Skeletal muscle autophagy and mitophagy in endurance-trained runners before and after a high-fat meal

Michael D. Tarpey, Kevin P. Davy, Ryan P. McMillan, Suzanne M. Bowser, Tanya M. Halliday, Nabil E. Boutagy, Brenda M. Davy, Madlyn I. Frisard, Matthew W. Hulver

Metabolic inflexibility has been implicated in the pathogenesis of obesity and the development of insulin resistance. Tarpey et al. observed elevated markers of mitophagy activity in skeletal muscle of endurance-trained runners (ET) compared with sedentary (SED) males, without a discernible difference in markers of autophagy. However, the greater content of mitophagy markers in skeletal muscle of ET individuals was not associated with a corresponding higher level of metabolic flexibility.

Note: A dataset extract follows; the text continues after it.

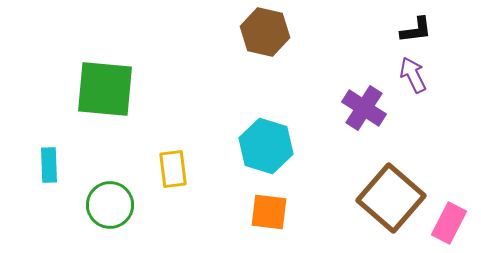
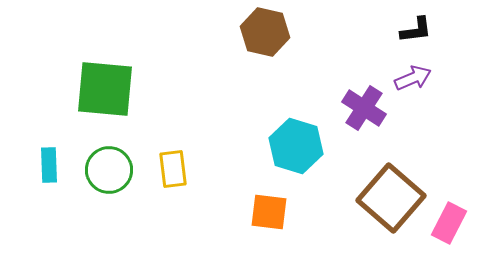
purple arrow: moved 3 px down; rotated 93 degrees clockwise
cyan hexagon: moved 30 px right
green circle: moved 1 px left, 35 px up
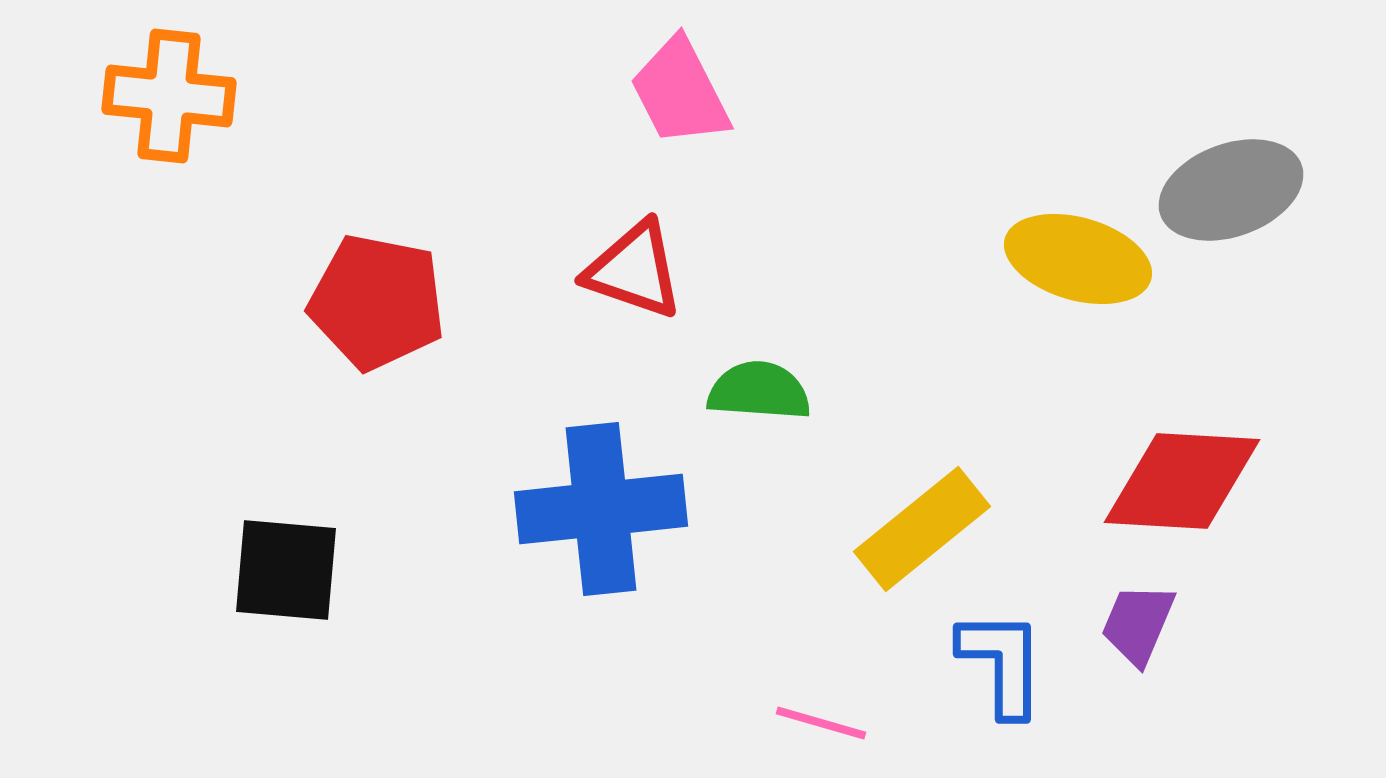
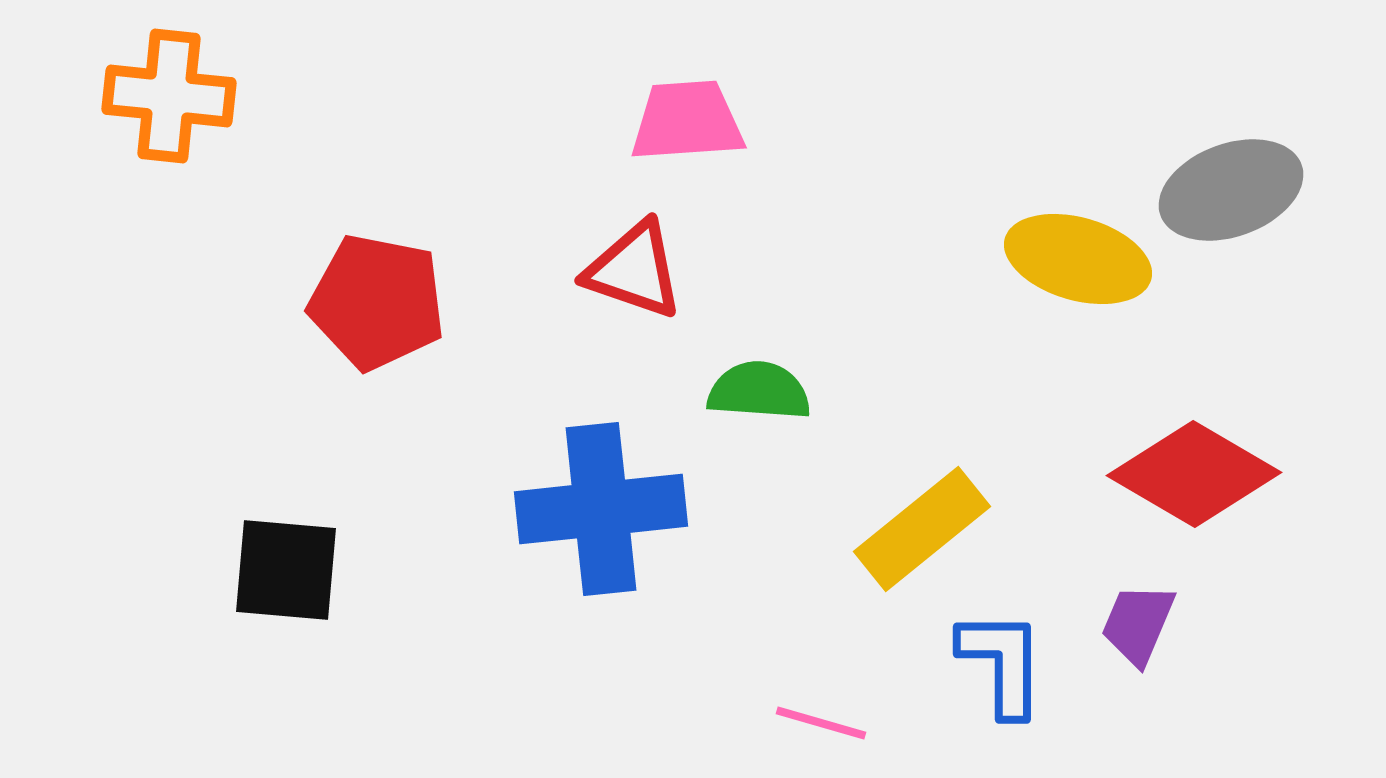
pink trapezoid: moved 7 px right, 29 px down; rotated 113 degrees clockwise
red diamond: moved 12 px right, 7 px up; rotated 27 degrees clockwise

Still, skeletal muscle metabolic flexibility increased following a high-fat meal in the ET but not SED individuals.

Objective: We tested the hypothesis that skeletal muscle of endurance-trained male runners would exhibit elevated autophagy and mitophagy markers, which would be associated with greater metabolic flexibility following a high-fat meal (HFM).

Methods: Muscle biopsies were collected to determine differences in autophagy and mitophagy protein markers and metabolic flexibility under fasting conditions and 4 h following a HFM between endurance-trained male runners (n = 10) and sedentary, non-obese controls (n = 9).

Results: Maximal oxygen consumption (ml·kg·min−1) was approximately 50% higher (p < 0.05) in endurance-trained runners compared with sedentary controls (65.8 ± 2.3 and 43.1 ± 3.4, respectively). Autophagy markers were similar between groups. Mitophagy and mitochondrial dynamics protein markers were significantly higher in skeletal muscle of endurance-trained runners compared with sedentary controls in the fasted state, although unaffected by the HFM. Skeletal muscle metabolic flexibility was similar between groups when fasted (p > 0.05), but increased in response to the HFM in endurance-trained athletes only (p < 0.005). Key mitophagy markers, phospho-Pink1Thr257 and phospho-ParkinS65 (r = 0.64, p < 0.005), and phospo-ParkinSer65 and phospho-Drp1Ser616 (r = 0.70, p < 0.05) were correlated only within the endurance-trained group. Autophagy and mitophagy markers were not correlated with metabolic flexibility.

Conclusions: In summary, mitophagy may be enhanced in endurance-trained runners based on elevated markers of mitophagy and mitochondrial dynamics. The HFM did not alter autophagy or mitophagy in either group. The absence of a relationship between mitophagy markers and metabolic flexibility suggests that mitophagy is not a key determinant of metabolic flexibility in a healthy population, but further investigation is warranted.